De 46 chromosomen die in de kern van elke lichaamscel vormen 23 chromosomenparen. Per chromosomenpaar is er één chromosoom afkomstig van je vader en één chromosoom afkomstig van je moeder. De chromosomen zijn opgebouwt uit DNA en op dit DNA liggen de erfelijke eigenschappen in de vorm van genen. Genen zijn stukjes DNA die coderen voor een erfelijke eigenschap.
Met de 23 chromosomen die je van je moeder hebt gekregen, heb je ook ongeveer 20.000 erfelijke eigenschappen geërfd. De 23 chromosomen afkomstig van je vader hebben ook ongeveer 20.000 erfelijke eigenschappen met zich meegenomen. Het komt erop neer dat je elke erfelijke eigenschap dus twee keer hebt. Je moeder geeft je dus informatie mee over je oogkleur maar je vader ook.
Een gen is een erfelijk eigenschap en een gen bestaat dus uit twee onderdelen. Eén onderdeel komt van je moeder en één onderdeel komt van je vader. Zo'n onderdeel van een gen noem je een allel. Samengevat komt het erop neer dat één erfelijke eigenschap (gen) is opgebouwd uit twee allelen.
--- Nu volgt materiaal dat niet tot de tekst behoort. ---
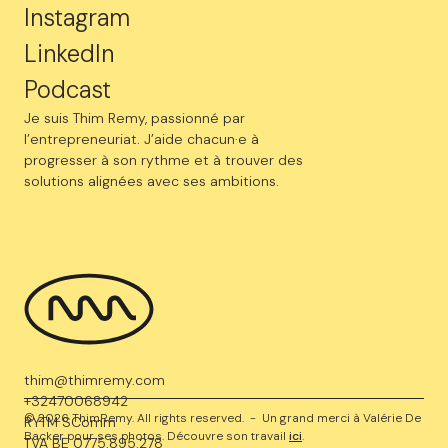
Instagram
LinkedIn
Podcast
Je suis Thim Remy, passionné par
l’entrepreneuriat. J’aide chacun·e à
progresser à son rythme et à trouver des
solutions alignées avec ses ambitions.
thim@thimremy.com
‍+32470068942
© 2026 ThimRemy. All rights reserved. - Un grand merci à Valérie De
RYTM SComm
Backer pour ses photos. Découvre son travail
ici
.
TVA BE 0775.895.278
Bekijk afbeelding 4.1. Sommige mensen hebben vrijstaande oorlellen en sommige mensen hebben oorlellen die vergroeid zijn met het hoofd. Dit is een erfelijke eigenschap. Er bestaan allelen met de informatie voor vrijstaande oorlellen en er bestaan allelen met de informatie voor aangehechte oorlellen.
Personen met vergroeide oorlellen hebben een genenpaar met twee allelen voor vergroeid. Deze twee allelen zijn dan dus aan elkaar gelijk. In de erfelijkheid noemen we deze persoon dan homozygoot (homo = gelijk) voor de eigenschap aanhechting van de oorlellen. Er kan ook sprake zijn van een genenpaar met twee allelen voor vrijstaand. Deze persoon is dan homozygoot voor de eigenschap vrijstaande oorlellen.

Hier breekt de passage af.